Objective: To generate a P19-alphaMHC-EGFP reporter line and induce cardiomyocyte differentiation of this reporter line.
Methods: The P19 cells were transfected with palphaMHC-EGFP, a P19-alphaMHC-EGFP reporter line was obtained after G418 selection and limited dilution of recombinant clones. The reporter line was induced to differentiate into cardiomyocytes which would beat and express green fluorescent protein. A comparison of cardiomyocyte differentiation rate and cTnI expression amount between the reporter line and the untransfected P19 cells was also performed. The ultrastructure was observed under transmission electron microscope.

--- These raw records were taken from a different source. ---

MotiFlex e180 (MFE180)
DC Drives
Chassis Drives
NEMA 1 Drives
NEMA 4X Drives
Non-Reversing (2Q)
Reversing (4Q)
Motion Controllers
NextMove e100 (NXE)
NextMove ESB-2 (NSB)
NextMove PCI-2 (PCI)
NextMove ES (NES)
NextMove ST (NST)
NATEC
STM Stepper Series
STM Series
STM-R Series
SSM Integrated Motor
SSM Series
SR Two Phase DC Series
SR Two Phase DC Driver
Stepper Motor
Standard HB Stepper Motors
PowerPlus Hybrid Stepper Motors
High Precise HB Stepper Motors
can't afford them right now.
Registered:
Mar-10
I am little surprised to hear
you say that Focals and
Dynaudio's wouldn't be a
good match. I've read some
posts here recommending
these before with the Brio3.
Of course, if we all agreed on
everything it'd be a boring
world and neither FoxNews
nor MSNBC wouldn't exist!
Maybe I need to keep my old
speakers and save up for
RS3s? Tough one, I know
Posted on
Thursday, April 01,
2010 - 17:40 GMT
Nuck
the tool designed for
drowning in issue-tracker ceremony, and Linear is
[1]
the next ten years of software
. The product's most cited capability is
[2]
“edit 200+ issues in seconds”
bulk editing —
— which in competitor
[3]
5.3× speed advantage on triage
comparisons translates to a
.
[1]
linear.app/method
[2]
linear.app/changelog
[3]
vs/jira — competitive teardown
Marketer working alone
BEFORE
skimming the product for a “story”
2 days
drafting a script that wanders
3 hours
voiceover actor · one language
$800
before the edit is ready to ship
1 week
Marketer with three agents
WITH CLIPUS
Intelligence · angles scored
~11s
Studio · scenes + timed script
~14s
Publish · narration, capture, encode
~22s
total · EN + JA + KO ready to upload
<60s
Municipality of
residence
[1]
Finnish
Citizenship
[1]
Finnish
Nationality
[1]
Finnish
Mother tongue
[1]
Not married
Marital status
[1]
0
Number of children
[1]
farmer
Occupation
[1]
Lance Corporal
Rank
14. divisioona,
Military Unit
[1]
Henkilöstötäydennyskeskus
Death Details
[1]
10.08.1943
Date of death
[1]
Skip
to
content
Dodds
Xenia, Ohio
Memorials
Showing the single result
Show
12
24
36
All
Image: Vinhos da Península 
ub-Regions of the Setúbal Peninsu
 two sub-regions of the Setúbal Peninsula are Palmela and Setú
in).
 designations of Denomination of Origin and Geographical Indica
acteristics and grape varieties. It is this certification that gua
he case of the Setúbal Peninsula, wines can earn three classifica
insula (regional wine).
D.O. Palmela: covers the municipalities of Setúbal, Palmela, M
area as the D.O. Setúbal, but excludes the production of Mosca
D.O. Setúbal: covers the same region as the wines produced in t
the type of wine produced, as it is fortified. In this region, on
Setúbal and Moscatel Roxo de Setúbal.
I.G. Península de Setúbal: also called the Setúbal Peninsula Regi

Results: The ultrastructure characteristics indicated cardiomyocytes-like changes on induction day 10. The beating cardiomyocytes which express GFP appear in the seventh induction day. The cardiomyocyte differentiation rate and cTnI expression amount of P19-alphaMHC-EGFP reporter line were similar as those in untransfected P19 cells (P > 0.05).
Conclusion: The P19-alphaMHC-EGFP reporter line is of great benefit for identifying and purifying cardiomyocytes from undifferentiated P19 cells without influencing the differentiation of P19 cells. This feature makes P19-alphaMHC-EGFP reporter line a promising cell source for clinical cardiomyocyte replacement therapy.